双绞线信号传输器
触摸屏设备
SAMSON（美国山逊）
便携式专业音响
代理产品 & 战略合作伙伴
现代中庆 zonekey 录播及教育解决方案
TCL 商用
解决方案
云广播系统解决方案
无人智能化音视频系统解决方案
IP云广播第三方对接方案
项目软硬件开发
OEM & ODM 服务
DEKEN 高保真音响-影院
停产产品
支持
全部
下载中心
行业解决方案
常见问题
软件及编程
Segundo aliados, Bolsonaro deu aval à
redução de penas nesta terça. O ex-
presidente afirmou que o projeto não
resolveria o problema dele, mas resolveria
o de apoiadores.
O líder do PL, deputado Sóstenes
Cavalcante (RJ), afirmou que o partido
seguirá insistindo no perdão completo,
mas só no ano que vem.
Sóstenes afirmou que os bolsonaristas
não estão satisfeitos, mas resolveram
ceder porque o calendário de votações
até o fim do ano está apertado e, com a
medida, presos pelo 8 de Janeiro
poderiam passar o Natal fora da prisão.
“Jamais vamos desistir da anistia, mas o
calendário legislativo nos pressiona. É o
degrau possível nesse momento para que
---
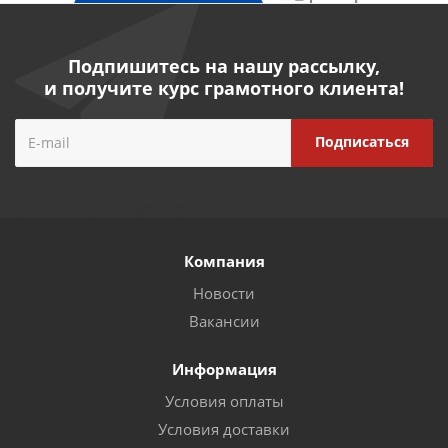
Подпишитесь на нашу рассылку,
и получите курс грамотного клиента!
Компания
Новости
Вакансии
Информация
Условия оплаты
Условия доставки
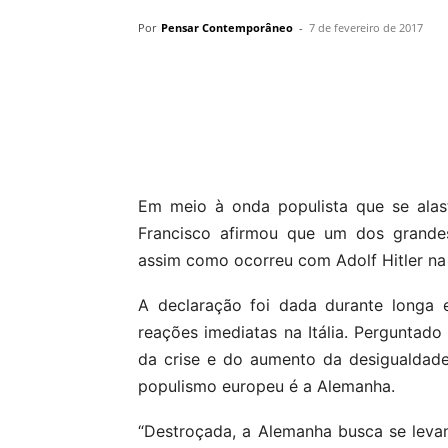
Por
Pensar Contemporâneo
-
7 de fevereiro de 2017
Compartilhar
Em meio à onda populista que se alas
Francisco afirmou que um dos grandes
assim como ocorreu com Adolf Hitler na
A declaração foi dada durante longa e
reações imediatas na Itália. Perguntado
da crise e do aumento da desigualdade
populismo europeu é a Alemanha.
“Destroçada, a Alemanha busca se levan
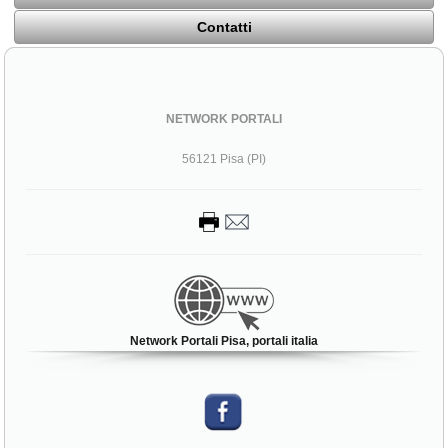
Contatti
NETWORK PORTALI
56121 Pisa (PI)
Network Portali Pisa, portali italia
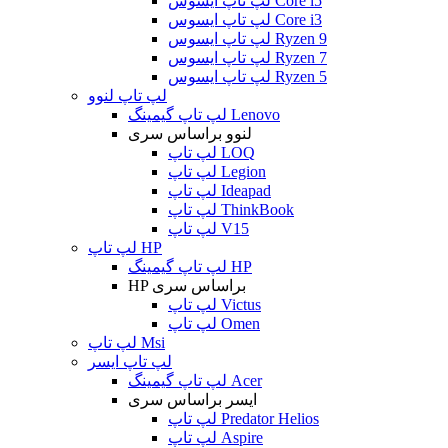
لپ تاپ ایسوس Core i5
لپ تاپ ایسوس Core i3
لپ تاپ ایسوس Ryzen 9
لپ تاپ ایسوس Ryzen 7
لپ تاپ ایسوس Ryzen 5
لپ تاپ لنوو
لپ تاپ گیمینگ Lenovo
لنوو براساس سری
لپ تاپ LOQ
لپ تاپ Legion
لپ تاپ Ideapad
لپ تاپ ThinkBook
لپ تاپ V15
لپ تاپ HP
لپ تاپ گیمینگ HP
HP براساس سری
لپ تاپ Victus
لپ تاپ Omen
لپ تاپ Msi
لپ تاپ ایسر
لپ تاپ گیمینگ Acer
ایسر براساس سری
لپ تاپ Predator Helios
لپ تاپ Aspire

→ THE PROBLEM
Every line above from the line with "لپ تاپ گیمینگ HP" to the line with "لپ تاپ Aspire", both included, must be reproduced exactly, and no other line may appear.

→ THE COMPLETED TASK
لپ تاپ گیمینگ HP
HP براساس سری
لپ تاپ Victus
لپ تاپ Omen
لپ تاپ Msi
لپ تاپ ایسر
لپ تاپ گیمینگ Acer
ایسر براساس سری
لپ تاپ Predator Helios
لپ تاپ Aspire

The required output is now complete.